▶ [Instructions to follow]
Any images in the records should be skipped; transcribe the rest exactly.

**** Data excerpts ****

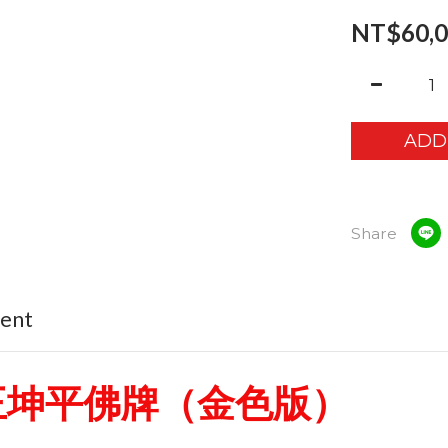
NT$60,0
ADD
Share
ment
之王坤平佛牌（金色版）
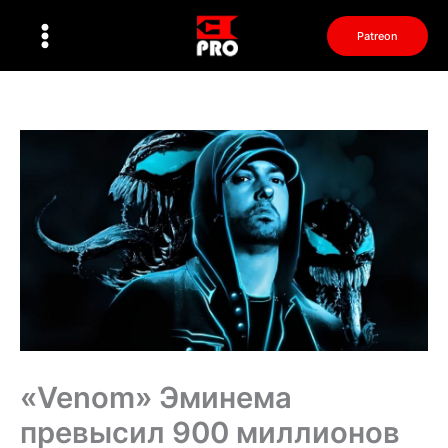
Перейти
к
Patreon
содержимому
«Venom» Эминема
превысил 900 миллионов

****

▶ [Your response]
NT$60,0
ADD
Share
ment
之王坤平佛牌（金色版）
Перейти
к
Patreon
содержимому
«Venom» Эминема
превысил 900 миллионов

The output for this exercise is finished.